O primeiro grupo analisado, com 80 pessoas, foi formado em 2020, durante o isolamento social. Entre abril e maio daquele ano, os participantes contaram seus sonhos para medir o impacto da pandemia. Posteriormente, o estudo foi ampliado para incluir mais voluntários.
Metodologia: relatos e gravações
Com idades entre 18 e 69 anos, todos os 207 adultos — a maioria mulheres — passaram duas semanas gravando áudios logo após acordar, descrevendo o que se lembravam dos sonhos. Além disso, fizeram anotações sobre suas reflexões ao longo do dia, resultando em quase 1.700 relatos.
Personalidade e sonhos
Os cientistas constataram que a personalidade e o momento de vida de cada um influenciaram o conteúdo dos sonhos. Pessoas com pior qualidade de sono tendem a ter sonhos mais bizarros. Já quem relata mais pensamentos espontâneos e divagantes durante o dia costuma ter sonhos fragmentados, com cenas que mudam abruptamente.

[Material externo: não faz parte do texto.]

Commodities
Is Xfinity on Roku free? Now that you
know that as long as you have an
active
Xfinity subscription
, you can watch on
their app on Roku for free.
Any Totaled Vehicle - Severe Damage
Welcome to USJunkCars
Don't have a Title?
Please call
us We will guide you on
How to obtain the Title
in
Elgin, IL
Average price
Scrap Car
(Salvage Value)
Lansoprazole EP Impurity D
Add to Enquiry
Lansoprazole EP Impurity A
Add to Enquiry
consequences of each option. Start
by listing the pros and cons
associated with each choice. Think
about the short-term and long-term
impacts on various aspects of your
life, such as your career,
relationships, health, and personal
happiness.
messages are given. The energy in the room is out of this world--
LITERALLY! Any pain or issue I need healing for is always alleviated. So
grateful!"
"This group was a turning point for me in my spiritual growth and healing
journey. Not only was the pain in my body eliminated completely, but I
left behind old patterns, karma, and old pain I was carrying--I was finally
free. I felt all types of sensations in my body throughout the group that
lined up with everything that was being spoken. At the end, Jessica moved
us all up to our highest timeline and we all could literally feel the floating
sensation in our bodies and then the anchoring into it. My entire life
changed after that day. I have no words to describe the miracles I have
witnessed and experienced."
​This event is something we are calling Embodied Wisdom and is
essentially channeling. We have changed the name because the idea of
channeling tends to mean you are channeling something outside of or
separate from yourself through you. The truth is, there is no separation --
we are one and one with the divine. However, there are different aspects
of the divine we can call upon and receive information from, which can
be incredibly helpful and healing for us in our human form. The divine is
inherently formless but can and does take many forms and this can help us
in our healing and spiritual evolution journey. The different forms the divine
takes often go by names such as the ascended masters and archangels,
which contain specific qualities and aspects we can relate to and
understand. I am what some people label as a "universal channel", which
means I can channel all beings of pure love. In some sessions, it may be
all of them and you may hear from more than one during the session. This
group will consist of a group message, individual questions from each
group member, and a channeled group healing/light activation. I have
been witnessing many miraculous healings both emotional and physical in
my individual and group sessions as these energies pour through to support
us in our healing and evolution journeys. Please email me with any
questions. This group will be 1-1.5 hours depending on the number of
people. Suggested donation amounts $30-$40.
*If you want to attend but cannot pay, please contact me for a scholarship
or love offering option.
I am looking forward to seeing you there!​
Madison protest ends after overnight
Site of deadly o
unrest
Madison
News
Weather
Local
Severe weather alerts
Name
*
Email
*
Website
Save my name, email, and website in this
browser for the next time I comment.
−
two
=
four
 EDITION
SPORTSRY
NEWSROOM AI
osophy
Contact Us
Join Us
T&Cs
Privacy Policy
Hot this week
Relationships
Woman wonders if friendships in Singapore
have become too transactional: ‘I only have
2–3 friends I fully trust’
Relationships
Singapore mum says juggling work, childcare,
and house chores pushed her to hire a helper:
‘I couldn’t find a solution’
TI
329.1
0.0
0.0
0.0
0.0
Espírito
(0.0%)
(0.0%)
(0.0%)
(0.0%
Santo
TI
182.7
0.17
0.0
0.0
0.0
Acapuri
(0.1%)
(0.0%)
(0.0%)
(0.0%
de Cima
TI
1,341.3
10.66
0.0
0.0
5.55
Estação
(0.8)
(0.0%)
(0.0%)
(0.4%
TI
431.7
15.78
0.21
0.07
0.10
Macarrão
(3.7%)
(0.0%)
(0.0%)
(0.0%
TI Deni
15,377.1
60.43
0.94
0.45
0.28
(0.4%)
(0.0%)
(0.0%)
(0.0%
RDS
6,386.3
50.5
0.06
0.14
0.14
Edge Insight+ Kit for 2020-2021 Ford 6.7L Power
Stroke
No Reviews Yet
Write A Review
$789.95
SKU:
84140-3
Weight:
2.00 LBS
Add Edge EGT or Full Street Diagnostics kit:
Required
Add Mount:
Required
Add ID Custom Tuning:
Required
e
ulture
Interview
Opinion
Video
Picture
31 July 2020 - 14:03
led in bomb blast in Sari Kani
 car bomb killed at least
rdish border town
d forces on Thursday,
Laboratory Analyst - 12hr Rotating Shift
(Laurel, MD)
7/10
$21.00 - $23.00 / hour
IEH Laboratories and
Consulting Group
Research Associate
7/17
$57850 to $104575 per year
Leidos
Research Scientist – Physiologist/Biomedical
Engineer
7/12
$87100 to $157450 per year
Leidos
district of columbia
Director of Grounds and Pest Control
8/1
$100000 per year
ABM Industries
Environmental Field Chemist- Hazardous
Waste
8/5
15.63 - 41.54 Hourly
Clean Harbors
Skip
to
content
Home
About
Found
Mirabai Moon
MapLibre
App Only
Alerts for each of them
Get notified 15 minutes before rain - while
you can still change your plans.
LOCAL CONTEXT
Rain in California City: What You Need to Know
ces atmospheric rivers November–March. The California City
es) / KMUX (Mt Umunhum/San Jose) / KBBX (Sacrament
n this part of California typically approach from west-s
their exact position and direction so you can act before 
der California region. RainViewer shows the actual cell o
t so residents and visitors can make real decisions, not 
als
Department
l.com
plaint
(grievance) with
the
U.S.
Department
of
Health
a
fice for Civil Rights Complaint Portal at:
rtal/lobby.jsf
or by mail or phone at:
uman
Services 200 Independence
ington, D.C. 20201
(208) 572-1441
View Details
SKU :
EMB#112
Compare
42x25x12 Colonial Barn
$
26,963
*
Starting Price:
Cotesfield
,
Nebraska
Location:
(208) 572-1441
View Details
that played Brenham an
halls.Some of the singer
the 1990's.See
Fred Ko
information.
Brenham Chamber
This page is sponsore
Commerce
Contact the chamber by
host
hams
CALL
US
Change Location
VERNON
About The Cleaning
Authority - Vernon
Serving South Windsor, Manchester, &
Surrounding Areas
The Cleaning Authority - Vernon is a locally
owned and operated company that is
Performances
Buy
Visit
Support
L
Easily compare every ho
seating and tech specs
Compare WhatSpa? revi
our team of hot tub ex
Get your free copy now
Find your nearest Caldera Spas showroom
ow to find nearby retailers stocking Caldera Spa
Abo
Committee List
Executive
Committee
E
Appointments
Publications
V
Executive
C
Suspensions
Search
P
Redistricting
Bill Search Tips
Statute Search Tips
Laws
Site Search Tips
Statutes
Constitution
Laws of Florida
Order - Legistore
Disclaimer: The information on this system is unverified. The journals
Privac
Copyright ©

De acordo com a pesquisa, indivíduos com alta tendência à divagação têm sonhos até 27% mais “diferentes”.
Por outro lado, pessoas que acreditam que os sonhos possuem significados ocultos costumam ter sonhos mais vívidos e emocionais intensos, em comparação com quem vê os sonhos apenas como fruto do acaso mental.
Mudanças ao longo do tempo
Comparando os sonhos relatados durante a pandemia e após esse período, os pesquisadores perceberam que, com o tempo, os sonhos se tornaram menos estranhos e intensos, e passaram a ser mais emocionais resultados, positivos e menos ligados a emoções como tristeza e medo.
Por que nós?
O estudo sugere que sonhamos porque nosso cérebro é um fragmento da vida real e os transforma em histórias visuais. O estilo dessas histórias, no entanto, depende de fatores como personalidade, qualidade do sono e a busca por significado nos sonhos.